THE PROBLEM
In the records below, reproduce exactly the lines from the one containing "ein immer wiederkehrendes" through the one containing "Рецепты, красота, дети, кухня, психология, туризм", both included, and omit the pictures.

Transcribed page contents
§

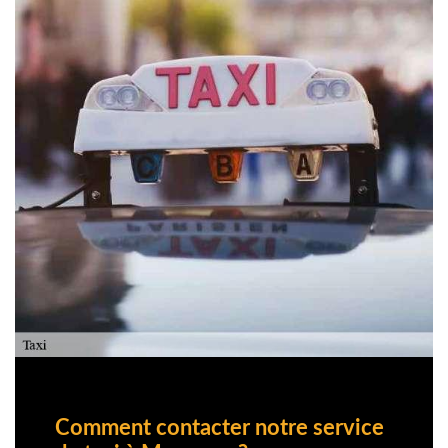
Comment contacter notre service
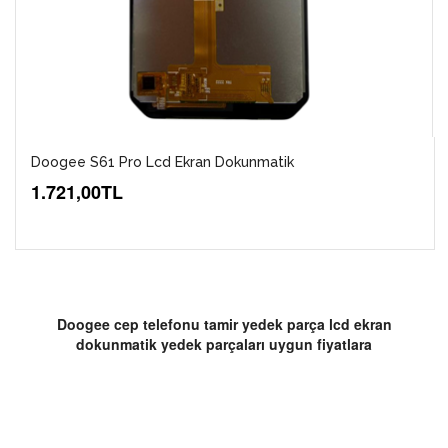
Doogee S61 Pro Lcd Ekran Dokunmatik
1.721,00TL
Doogee cep telefonu tamir yedek parça lcd ekran
dokunmatik yedek parçaları uygun fiyatlara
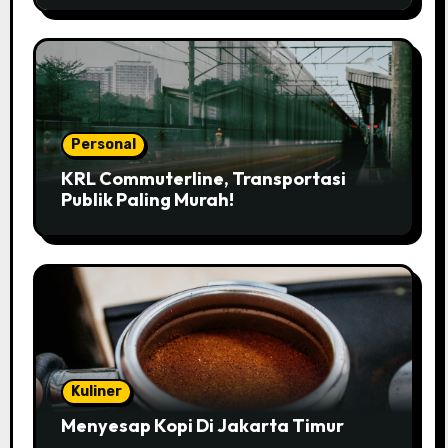
Personal
KRL Commuterline, Transportasi
Publik Paling Murah!
Kuliner
Menyesap Kopi Di Jakarta Timur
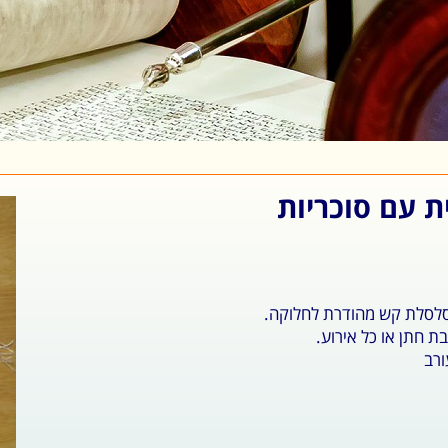
ת עם סוכריות
סלסלת קש מהודרת לחלוקה.
ת חתן או כל אירוע.
ורב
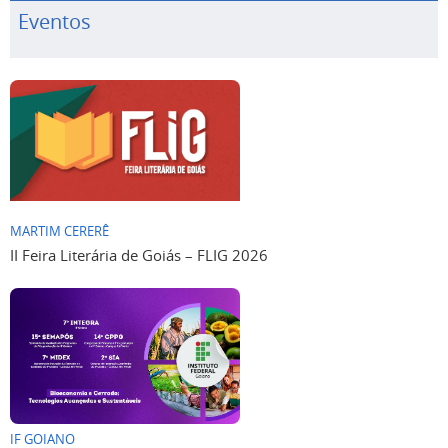
Eventos
MARTIM CERERÊ
II Feira Literária de Goiás – FLIG 2026
IF GOIANO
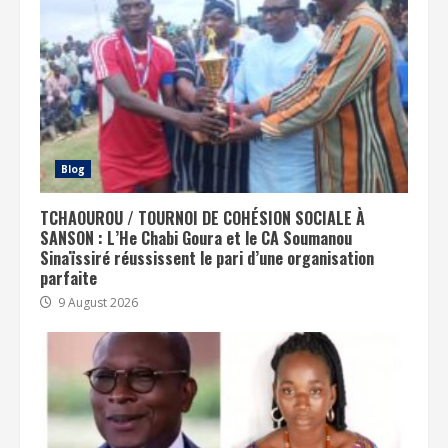
Blog
TCHAOUROU / TOURNOI DE COHÉSION SOCIALE À
SANSON : L’He Chabi Goura et le CA Soumanou
Sinaïssiré réussissent le pari d’une organisation
parfaite
9 August 2026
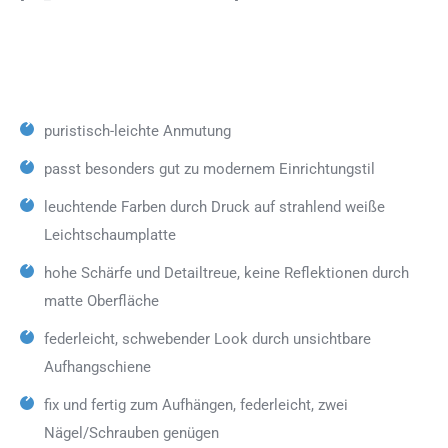
puristisch-leichte Anmutung
passt besonders gut zu modernem Einrichtungstil
leuchtende Farben durch Druck auf strahlend weiße
Leichtschaumplatte
hohe Schärfe und Detailtreue, keine Reflektionen durch
matte Oberfläche
federleicht, schwebender Look durch unsichtbare
Aufhangschiene
fix und fertig zum Aufhängen, federleicht, zwei
Nägel/Schrauben genügen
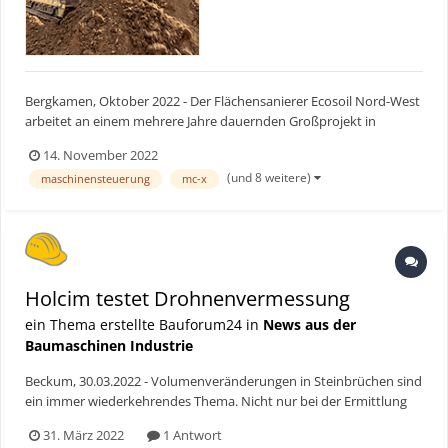
Bergkamen, Oktober 2022 - Der Flächensanierer Ecosoil Nord-West
arbeitet an einem mehrere Jahre dauernden Großprojekt in
Bergkamen. Um das Gelände der IGA 2027 zu profilieren, ist eine
14. November 2022
Komatsu-Raupe mit MC-Max Maschinensteuerung von Topcon im
(und 8 weitere)
maschinensteuerung
mc-x
Einsatz. Bauforum24 Artikel (15.03.2022): Topcon Mas...
Holcim testet Drohnenvermessung
ein Thema erstellte Bauforum24 in
News aus der
Baumaschinen Industrie
Beckum, 30.03.2022 - Volumenveränderungen in Steinbrüchen sind
ein immer wiederkehrendes Thema. Nicht nur bei der Ermittlung
von Haldenvolumen, sondern auch beim Rohstoffvorkommen in
31. März 2022
1 Antwort
der Steinbruchwand. Mittels Trimble Stratus kann Holcim diese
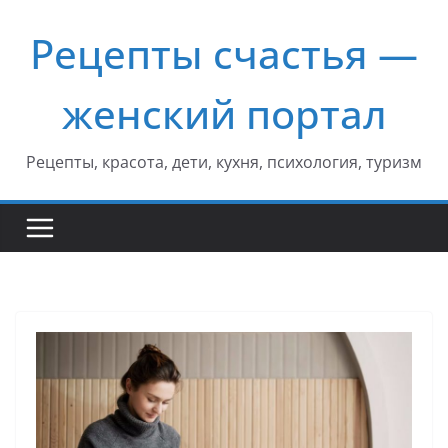
Перейти
Рецепты счастья —
к
содержимому
женский портал
Рецепты, красота, дети, кухня, психология, туризм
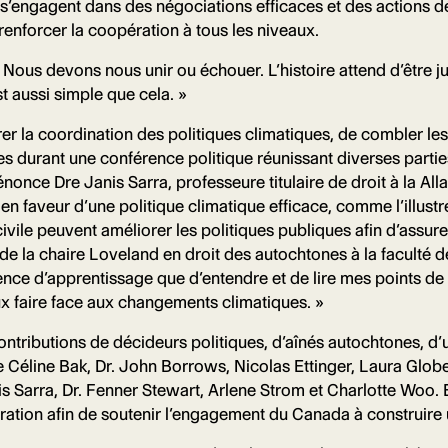
s s’engagent dans des négociations efficaces et des actions d
renforcer la coopération à tous les niveaux.
Nous devons nous unir ou échouer. L’histoire attend d’être ju
st aussi simple que cela. »
er la coordination des politiques climatiques, de combler les 
 durant une conférence politique réunissant diverses parties
once Dre Janis Sarra, professeure titulaire de droit à la Alla
n faveur d’une politique climatique efficace, comme l’illustre
ivile peuvent améliorer les politiques publiques afin d’assure
e de la chaire Loveland en droit des autochtones à la faculté de
ence d’apprentissage que d’entendre et de lire mes points de
x faire face aux changements climatiques. »
ntributions de décideurs politiques, d’aînés autochtones, d’un
 Céline Bak, Dr. John Borrows, Nicolas Ettinger, Laura Glob
arra, Dr. Fenner Stewart, Arlene Strom et Charlotte Woo. Ens
oration afin de soutenir l’engagement du Canada à construir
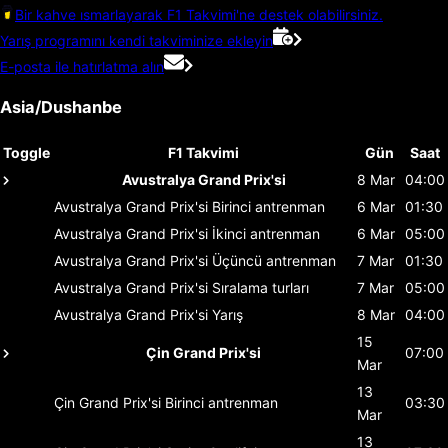
Bir kahve ısmarlayarak F1 Takvimi'ne destek olabilirsiniz.
Yarış programını kendi takviminize ekleyin
E-posta ile hatırlatma alın
Asia/Dushanbe
Toggle
F1 Takvimi
Gün
Saat
Avustralya Grand Prix'si
8 Mar
04:00
Avustralya Grand Prix'si
Birinci antrenman
6 Mar
01:30
Avustralya Grand Prix'si
İkinci antrenman
6 Mar
05:00
Avustralya Grand Prix'si
Üçüncü antrenman
7 Mar
01:30
Avustralya Grand Prix'si
Sıralama turları
7 Mar
05:00
Avustralya Grand Prix'si
Yarış
8 Mar
04:00
15
Çin Grand Prix'si
07:00
Mar
13
Çin Grand Prix'si
Birinci antrenman
03:30
Mar
13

§

RESPONSE TO THE TASK
ein immer wiederkehrendes Thema. Nicht nur bei der Ermittlung
von Haldenvolumen, sondern auch beim Rohstoffvorkommen in
31. März 2022
1 Antwort
der Steinbruchwand. Mittels Trimble Stratus kann Holcim diese
Перейти
Рецепты счастья —
к
содержимому
женский портал
Рецепты, красота, дети, кухня, психология, туризм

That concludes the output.